▶ [Task]
Where the string "agents" occurs in a line of the data below, that line should be copied.

*****

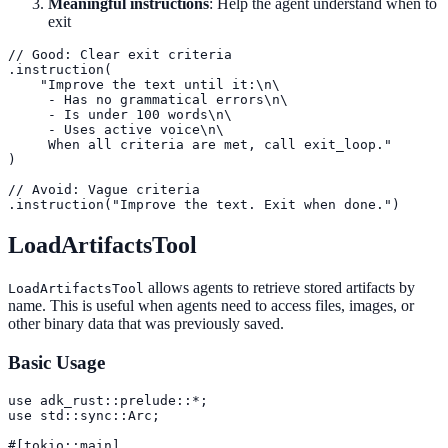
Meaningful instructions
: Help the agent understand when to
exit
// Good: Clear exit criteria

.instruction(

    "Improve the text until it:\n\

     - Has no grammatical errors\n\

     - Is under 100 words\n\

     - Uses active voice\n\

     When all criteria are met, call exit_loop."

)

// Avoid: Vague criteria

.instruction("Improve the text. Exit when done.")
LoadArtifactsTool
allows agents to retrieve stored artifacts by
LoadArtifactsTool
name. This is useful when agents need to access files, images, or
other binary data that was previously saved.
Basic Usage
use adk_rust::prelude::*;

use std::sync::Arc;

#[tokio::main]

*****

▶ [Answer section]
allows agents to retrieve stored artifacts by
name. This is useful when agents need to access files, images, or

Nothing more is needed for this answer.